What to produce. Filtering the records below, copy only those lines that include the word "antigène".

Data section.
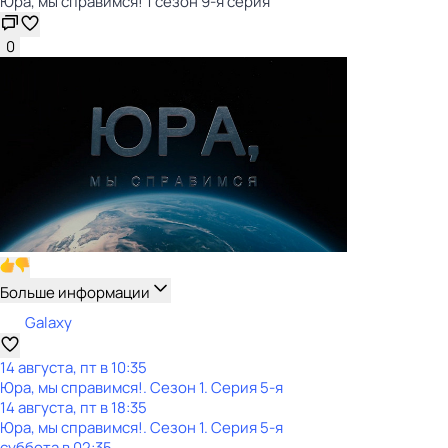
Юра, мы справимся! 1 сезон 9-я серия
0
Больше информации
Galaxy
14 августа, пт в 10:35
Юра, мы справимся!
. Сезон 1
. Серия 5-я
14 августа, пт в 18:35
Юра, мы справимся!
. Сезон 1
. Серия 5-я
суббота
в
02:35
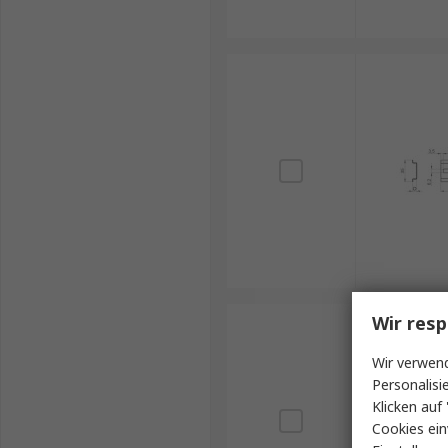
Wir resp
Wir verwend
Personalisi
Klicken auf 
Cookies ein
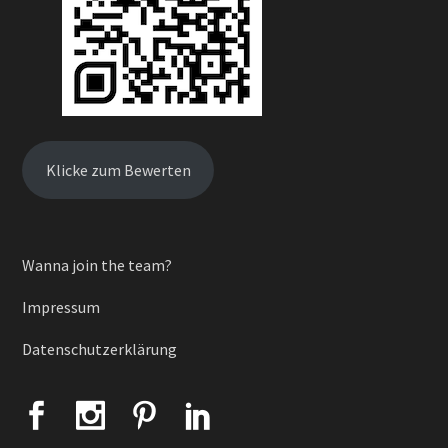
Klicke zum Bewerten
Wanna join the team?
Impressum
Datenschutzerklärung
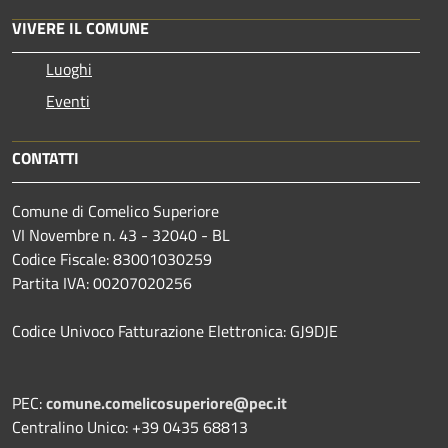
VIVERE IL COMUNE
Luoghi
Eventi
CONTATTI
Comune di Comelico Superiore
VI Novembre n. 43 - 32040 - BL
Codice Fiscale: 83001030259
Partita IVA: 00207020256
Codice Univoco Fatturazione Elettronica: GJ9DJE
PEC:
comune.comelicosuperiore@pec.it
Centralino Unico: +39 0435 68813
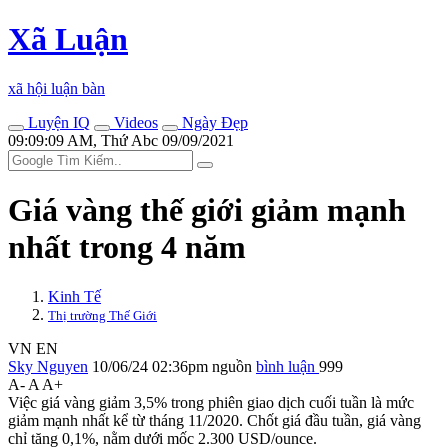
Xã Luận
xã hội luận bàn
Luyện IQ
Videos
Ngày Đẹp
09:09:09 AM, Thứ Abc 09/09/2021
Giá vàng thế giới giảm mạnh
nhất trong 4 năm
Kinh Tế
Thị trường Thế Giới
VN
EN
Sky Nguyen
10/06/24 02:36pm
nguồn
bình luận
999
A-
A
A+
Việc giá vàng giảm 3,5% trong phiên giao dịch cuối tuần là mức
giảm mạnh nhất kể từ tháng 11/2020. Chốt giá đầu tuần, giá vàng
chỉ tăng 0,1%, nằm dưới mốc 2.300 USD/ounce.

--

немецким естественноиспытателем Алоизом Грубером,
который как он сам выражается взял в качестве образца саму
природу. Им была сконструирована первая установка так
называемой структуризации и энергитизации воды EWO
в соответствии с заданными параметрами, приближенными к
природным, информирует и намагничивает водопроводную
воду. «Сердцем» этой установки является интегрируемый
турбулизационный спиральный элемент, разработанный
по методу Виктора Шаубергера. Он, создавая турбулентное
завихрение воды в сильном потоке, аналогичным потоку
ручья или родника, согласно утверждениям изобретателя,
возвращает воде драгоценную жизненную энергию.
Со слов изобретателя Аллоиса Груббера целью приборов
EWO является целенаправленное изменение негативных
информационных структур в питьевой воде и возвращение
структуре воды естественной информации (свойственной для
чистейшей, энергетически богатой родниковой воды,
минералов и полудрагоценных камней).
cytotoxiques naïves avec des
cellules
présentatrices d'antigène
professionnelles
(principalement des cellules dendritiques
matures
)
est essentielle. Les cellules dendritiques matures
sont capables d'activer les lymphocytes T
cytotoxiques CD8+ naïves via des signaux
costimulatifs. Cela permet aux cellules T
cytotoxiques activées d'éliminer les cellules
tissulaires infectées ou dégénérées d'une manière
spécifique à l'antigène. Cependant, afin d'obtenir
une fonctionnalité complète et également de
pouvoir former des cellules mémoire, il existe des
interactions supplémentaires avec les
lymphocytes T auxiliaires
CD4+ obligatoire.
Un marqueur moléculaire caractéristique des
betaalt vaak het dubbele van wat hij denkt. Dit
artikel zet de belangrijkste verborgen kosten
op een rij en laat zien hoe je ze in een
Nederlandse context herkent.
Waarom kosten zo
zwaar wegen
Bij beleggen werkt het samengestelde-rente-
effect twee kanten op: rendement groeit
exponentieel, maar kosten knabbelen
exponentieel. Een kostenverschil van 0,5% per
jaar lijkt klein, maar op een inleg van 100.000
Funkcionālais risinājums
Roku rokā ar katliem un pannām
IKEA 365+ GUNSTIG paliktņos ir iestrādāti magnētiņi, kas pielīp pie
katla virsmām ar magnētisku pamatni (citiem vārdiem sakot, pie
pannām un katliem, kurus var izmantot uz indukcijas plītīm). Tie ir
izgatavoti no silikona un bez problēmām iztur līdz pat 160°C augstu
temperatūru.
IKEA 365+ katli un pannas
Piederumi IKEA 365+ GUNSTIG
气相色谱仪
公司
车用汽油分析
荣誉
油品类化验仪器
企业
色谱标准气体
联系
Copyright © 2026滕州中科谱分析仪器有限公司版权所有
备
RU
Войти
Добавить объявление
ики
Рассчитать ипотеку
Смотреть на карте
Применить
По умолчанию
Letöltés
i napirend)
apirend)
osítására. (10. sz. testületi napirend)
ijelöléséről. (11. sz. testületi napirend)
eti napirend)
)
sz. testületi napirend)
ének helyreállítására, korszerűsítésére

* * *

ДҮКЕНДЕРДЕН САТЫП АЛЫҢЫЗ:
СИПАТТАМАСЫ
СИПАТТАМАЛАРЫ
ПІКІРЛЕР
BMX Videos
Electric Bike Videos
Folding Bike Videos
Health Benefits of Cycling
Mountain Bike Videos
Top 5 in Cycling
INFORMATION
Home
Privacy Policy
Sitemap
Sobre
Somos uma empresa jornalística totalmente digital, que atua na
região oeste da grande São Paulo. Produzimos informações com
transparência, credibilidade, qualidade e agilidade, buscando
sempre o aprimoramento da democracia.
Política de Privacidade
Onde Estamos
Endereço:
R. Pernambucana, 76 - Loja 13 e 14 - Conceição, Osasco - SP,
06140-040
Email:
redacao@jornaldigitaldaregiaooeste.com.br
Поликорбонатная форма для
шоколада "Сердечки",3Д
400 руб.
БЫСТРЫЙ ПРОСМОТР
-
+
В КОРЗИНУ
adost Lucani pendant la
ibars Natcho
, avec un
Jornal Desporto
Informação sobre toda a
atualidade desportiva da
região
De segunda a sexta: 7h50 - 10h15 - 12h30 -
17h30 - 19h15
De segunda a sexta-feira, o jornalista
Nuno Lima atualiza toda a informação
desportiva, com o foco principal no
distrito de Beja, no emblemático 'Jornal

Result of this exercise.
présentatrices d'antigène
spécifique à l'antigène. Cependant, afin d'obtenir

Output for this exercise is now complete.